**Instructions to follow**
Search the data below for "لتوليد" and report how many lines contain it, with no other text.

**Input data**
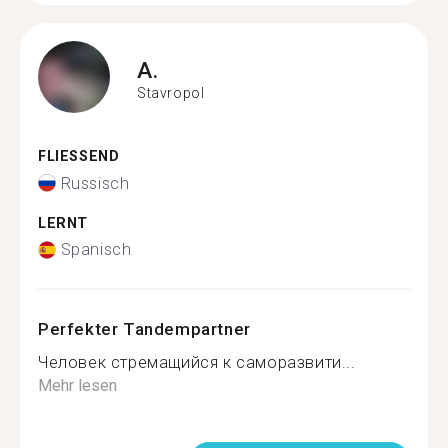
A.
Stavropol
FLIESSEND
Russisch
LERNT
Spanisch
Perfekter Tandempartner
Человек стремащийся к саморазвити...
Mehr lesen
==
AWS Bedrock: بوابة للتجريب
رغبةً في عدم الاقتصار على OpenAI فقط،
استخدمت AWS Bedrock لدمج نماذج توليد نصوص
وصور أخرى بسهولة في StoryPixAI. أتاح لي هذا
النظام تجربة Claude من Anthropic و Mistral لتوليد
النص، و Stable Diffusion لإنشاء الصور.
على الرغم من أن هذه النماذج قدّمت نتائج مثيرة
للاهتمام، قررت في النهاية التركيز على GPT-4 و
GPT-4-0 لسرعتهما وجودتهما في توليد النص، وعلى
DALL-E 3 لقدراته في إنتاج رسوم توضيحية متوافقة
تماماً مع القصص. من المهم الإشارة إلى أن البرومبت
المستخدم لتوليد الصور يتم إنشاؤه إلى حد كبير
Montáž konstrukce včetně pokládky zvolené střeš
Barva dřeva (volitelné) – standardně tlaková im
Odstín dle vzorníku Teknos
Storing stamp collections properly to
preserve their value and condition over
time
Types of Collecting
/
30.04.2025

**Answer section**
2